Lack of Separation Between Our Home and Work Lives
When you’re working from home, it’s hard to feel like you’ve ever left work. Since everyone has computers and smartphones, we often feel an expectation that we be “on” at all times. This feeling is increased when we’re forced into a position where we’re attending virtual meetings for both our work and personal lives.
How Does Zoom Fatigue Affect Your Individual and Team Performance?
Fatigue makes it difficult to concentrate on the task at hand. When you’re exhausted from attending virtual meeting after virtual meeting, you will be more likely to zone out. You’ll also be tempted to multitask while attending your Zoom meeting. And, as you’ve likely heard or experienced, multitasking doesn’t make you more productive. When you’re dealing with a whole team who is sick and tired of being in virtual meetings, no one on the team will be as productive as they should be.
How Can You Limit Zoom Fatigue?
How can you alleviate that feeling of exhaustion when it comes to attending virtual meetings? After all, working remotely can’t be avoided. It has become a necessity during the pandemic, and it will continue to be a widely used structure after the pandemic.
Here are a few tips that can help you and your team in avoiding Zoom fatigue:
Make Meetings Shorter
Recent studies conducted by Microsoft have shown that virtual meeting fatigue starts to set in somewhere between 30 and 40 minutes into the meeting. Ideally, your Zoom meeting should last approximately 30 minutes. To keep your meetings at a reasonable length, limit the number of attendees and create an agenda so that you can stay on task.
Take Frequent Breaks
Don’t neglect taking breaks. Look up from your computer screen every 20 minutes or so. Chunk your work time into focused sessions and then take a break after that period of time is over. When you’re on a break, put down your phone and step away from your desk and computer.
Limit Zoom Meetings
While meetings are an essential element of the workplace, not every meeting needs to be conducted via live video conference. There are a number of different asynchronous tools you can use to reduce the amount of time you and your team are spending in virtual meetings.

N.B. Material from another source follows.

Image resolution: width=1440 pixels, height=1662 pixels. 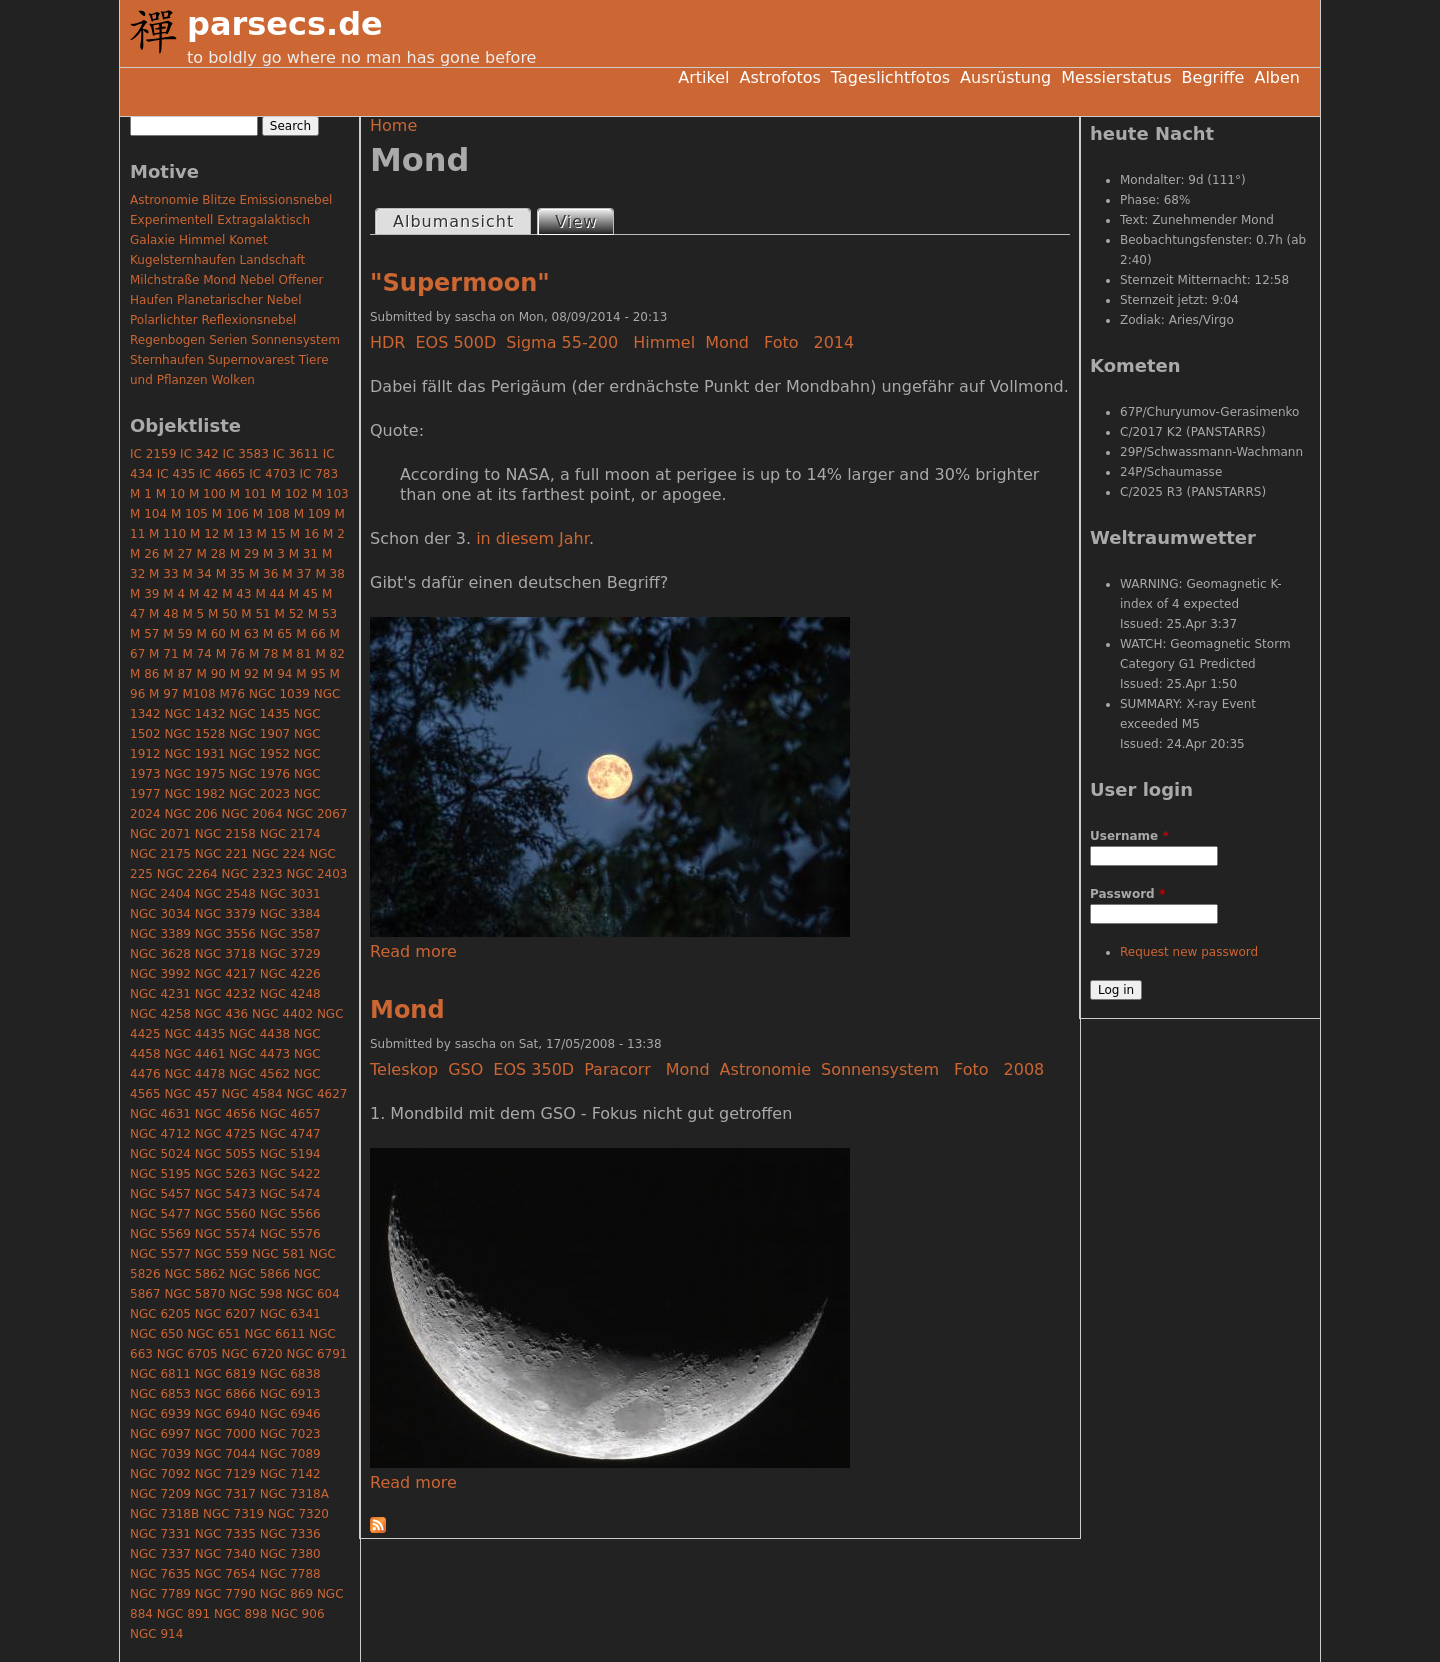 What do you see at coordinates (160, 954) in the screenshot?
I see `NGC 3628` at bounding box center [160, 954].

These asynchronous tools include:
- Grapevine – Send and receive recorded video updates that your team can view and respond to at their own pace.
- Slack – Instant messaging system that can target specific colleagues or groups.
- G-Suite – Make, collaborate and share presentations, spreadsheets and documents.
- Email – Message your colleagues and allow them to respond at their convenience.
- Basecamp – Manage projects with message boards, document sharing, and scheduling.
Although virtual meetings serve a valuable purpose, it’s important that you not overdo it. To ensure that you and your team avoid the effects of Zoom fatigue, you should incorporate into your workflow the asynchronous tools that expand your communication options while increasing collaboration and productivity.